Il nome stesso è un piccolo omaggio: deriva dal latino aurum, oro, a sottolineare l'ambizione di un prodotto premium nel segmento delle compatte generaliste.
Anni di produzione
2006-2019 in Europa, fino al 2020 a Taiwan
Le tre generazioni dell'Auris
Nel corso della sua storia la Auris cambia pelle due volte. La prima serie E150 resta in listino dal 2006 al 2012, con un restyling nel 2010 che rinnova paraurti e gruppi ottici. La seconda serie E180, presentata al Salone di Parigi 2012 e in vendita dai primi mesi del 2013, abbandona la carrozzeria a tre porte e introduce la variante station wagon Touring Sports, seguita nel 2015 da un aggiornamento estetico e qualitativo degli interni.
La terza generazione, la E210, viene svelata in forma di anteprima al Salone di Ginevra 2018: è la prima Auris costruita sulla piattaforma globale TNGA, ancora a Burnaston, dopo un investimento di oltre 240 milioni di sterline nello stabilimento inglese.
Modello che l'ha sostituita
Toyota Corolla, dal 2019
La rivoluzione ibrida nata in Inghilterra
Il capitolo più significativo della storia Auris riguarda l'elettrificazione. Il 28 giugno 2010 lo stabilimento di Burnaston avvia la produzione della Auris Hybrid, il primo veicolo full hybrid costruito in serie in Europa, con l'obiettivo di venderne circa 30.000 unità l'anno in 32 paesi del continente.
Il propulsore, un quattro cilindri 1.8 litri abbinato a un'unità elettrica per una potenza di sistema complessiva di 136 CV, dichiarava consumi di 3,8 l/100 km e 89 g/km di CO2, valori nettamente inferiori a quelli dei diesel concorrenti dell'epoca. Il motore termico viene prodotto nello stabilimento di Deeside, in Galles, mentre l'assemblaggio finale avviene proprio a Burnaston.
Motori e allestimenti: un'offerta che si semplifica nel tempo
La gamma motori della Auris riflette l'evoluzione delle normative e delle priorità Toyota.
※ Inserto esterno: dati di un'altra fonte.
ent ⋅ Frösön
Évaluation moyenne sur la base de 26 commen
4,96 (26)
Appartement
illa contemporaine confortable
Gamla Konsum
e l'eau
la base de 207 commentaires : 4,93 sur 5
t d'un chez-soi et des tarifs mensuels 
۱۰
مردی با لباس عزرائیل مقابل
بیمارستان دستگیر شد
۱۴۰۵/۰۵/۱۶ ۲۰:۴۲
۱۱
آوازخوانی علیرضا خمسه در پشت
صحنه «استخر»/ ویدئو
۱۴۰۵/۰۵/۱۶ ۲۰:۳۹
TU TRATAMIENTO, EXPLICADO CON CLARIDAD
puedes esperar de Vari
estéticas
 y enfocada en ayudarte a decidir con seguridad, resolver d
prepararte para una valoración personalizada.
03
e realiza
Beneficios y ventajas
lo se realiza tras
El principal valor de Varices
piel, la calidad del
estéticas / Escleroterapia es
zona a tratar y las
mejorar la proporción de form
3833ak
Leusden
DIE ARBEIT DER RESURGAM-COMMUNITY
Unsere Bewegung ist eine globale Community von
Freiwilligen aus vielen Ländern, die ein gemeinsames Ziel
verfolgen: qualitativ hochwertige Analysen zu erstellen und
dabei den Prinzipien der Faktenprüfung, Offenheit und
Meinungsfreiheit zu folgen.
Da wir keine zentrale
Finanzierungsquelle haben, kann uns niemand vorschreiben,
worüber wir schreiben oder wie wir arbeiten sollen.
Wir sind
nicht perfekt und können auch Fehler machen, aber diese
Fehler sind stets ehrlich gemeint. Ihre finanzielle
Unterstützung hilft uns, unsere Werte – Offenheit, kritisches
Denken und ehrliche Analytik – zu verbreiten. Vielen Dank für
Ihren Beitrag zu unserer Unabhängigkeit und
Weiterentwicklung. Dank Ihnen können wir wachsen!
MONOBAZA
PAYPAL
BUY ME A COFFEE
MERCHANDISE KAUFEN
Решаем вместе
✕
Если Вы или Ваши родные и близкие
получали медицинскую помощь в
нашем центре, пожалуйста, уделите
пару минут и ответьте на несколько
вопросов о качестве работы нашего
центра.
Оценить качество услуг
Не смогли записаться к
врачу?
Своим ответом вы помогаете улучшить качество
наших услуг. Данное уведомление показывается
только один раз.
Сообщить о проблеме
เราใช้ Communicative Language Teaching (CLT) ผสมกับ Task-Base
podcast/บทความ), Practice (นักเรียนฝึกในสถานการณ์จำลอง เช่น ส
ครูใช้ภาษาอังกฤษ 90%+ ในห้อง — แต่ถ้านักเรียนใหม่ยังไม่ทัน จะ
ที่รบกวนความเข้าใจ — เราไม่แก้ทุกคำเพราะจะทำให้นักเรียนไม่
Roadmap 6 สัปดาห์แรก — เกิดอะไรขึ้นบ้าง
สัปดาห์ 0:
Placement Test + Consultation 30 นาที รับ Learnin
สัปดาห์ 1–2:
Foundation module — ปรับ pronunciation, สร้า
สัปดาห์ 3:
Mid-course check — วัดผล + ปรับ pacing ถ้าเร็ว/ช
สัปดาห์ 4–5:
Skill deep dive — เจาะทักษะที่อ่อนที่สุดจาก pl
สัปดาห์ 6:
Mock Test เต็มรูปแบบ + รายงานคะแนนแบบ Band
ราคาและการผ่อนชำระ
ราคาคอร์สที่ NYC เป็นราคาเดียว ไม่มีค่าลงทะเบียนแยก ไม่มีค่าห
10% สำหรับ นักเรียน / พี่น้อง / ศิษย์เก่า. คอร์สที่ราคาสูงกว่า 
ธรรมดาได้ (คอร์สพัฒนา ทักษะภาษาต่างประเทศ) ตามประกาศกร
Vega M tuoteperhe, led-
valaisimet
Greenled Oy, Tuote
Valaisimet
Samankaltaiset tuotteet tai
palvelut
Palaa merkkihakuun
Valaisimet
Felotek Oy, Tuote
Nella prima serie convivono benzina 1.3 e 1.6 Dual VVT-i/Valvematic, diesel 1.4 e 2.0 D-4D e, dal 2010, l'ibrida 1.8 HSD. Con il restyling 2015 la gamma si semplifica: i due benzina aspirati lasciano spazio a un 1.2 turbo da 116 CV, mentre il diesel 2.0 viene sostituito da un 1.6 D-4D da 111 CV, affiancato dal più piccolo 1.4.
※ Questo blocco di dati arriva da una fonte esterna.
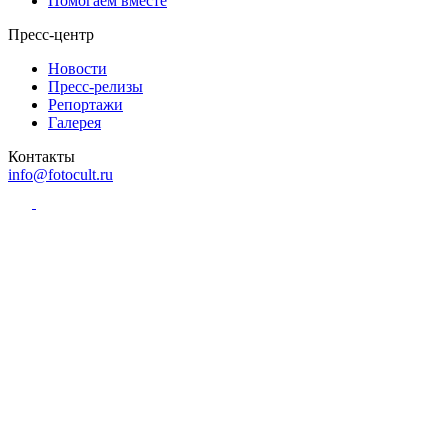
Помогаем вместе
Пресс-центр
Новости
Пресс-релизы
Репортажи
Галерея
Контакты
info@fotocult.ru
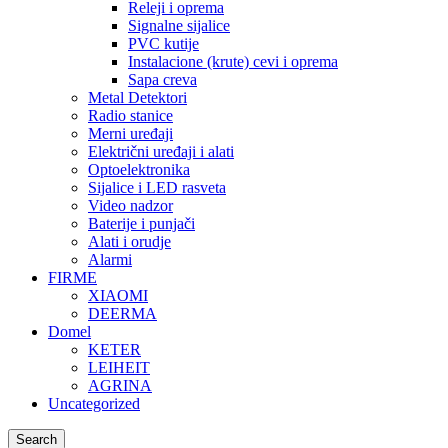
Releji i oprema
Signalne sijalice
PVC kutije
Instalacione (krute) cevi i oprema
Sapa creva
Metal Detektori
Radio stanice
Merni uređaji
Električni uređaji i alati
Optoelektronika
Sijalice i LED rasveta
Video nadzor
Baterije i punjači
Alati i orudje
Alarmi
FIRME
XIAOMI
DEERMA
Domel
KETER
LEIHEIT
AGRINA
Uncategorized
Search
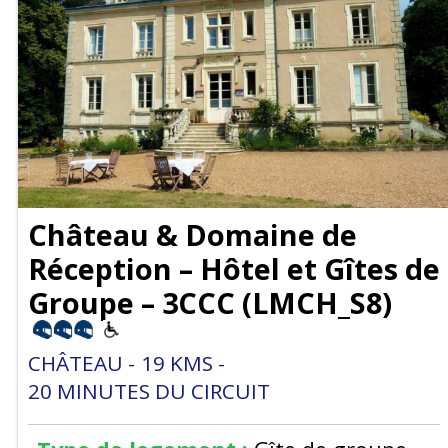
Château & Domaine de
Réception – Hôtel et Gîtes de
Groupe – 3CCC
(
LMCH_S8
)
CHÂTEAU
19
KMS
20
MINUTES DU CIRCUIT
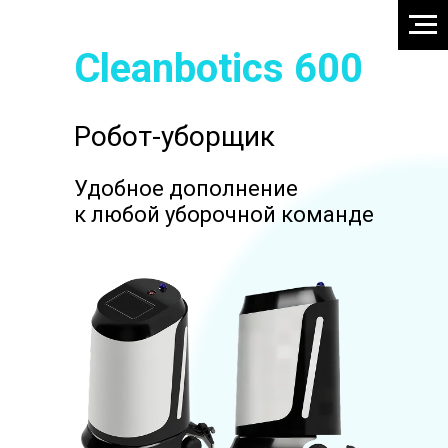
Cleanbotics 600
Робот-уборщик
Удобное дополнение
к любой уборочной команде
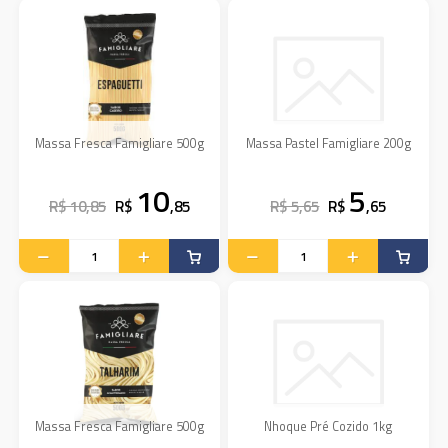
Massa Fresca Famigliare 500g
Massa Pastel Famigliare 200g
10
5
R$ 10,85
R$
,85
R$ 5,65
R$
,65
Massa Fresca Famigliare 500g
Nhoque Pré Cozido 1kg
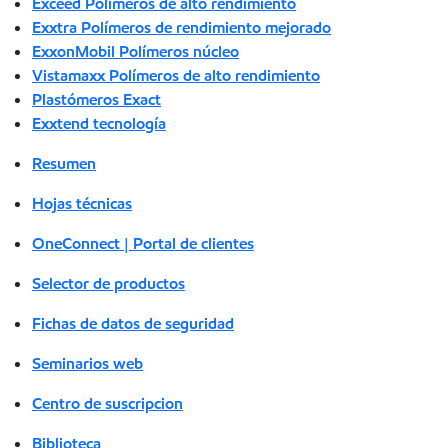
Exceed Polímeros de alto rendimiento
Exxtra Polímeros de rendimiento mejorado
ExxonMobil Polímeros núcleo
Vistamaxx Polímeros de alto rendimiento
Plastómeros Exact
Exxtend tecnología
Resumen
Hojas técnicas
OneConnect | Portal de clientes
Selector de productos
Fichas de datos de seguridad
Seminarios web
Centro de suscripcion
Biblioteca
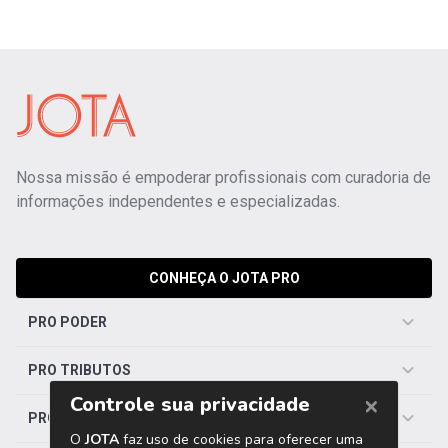
Nossa missão é empoderar profissionais com curadoria de
informações independentes e especializadas.
CONHEÇA O JOTA PRO
PRO PODER
PRO TRIBUTOS
PRO TRABALHISTA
- Dal gennaio 2018, sul mercato italiano, i diesel escono di listino
- Rimane solo la motorizzazione full hybrid 1.8, ormai considerata il cuore dell'offerta
- La quota di vendite hybrid sul totale Auris in Italia supera l'80% già a metà del decennio
Il passaggio di testimone alla Corolla
Con l'arrivo della generazione TNGA nel 2018-2019, Toyota decide di riportare in Europa il nome storico Corolla anche per la carrozzeria compatta, abbandonando gradualmente il badge Auris nella maggior parte dei mercati a partire dal gennaio 2019. Fa eccezione Taiwan, dove il nome Auris resta in listino fino al luglio 2020, quando viene infine sostituito da Corolla Sport.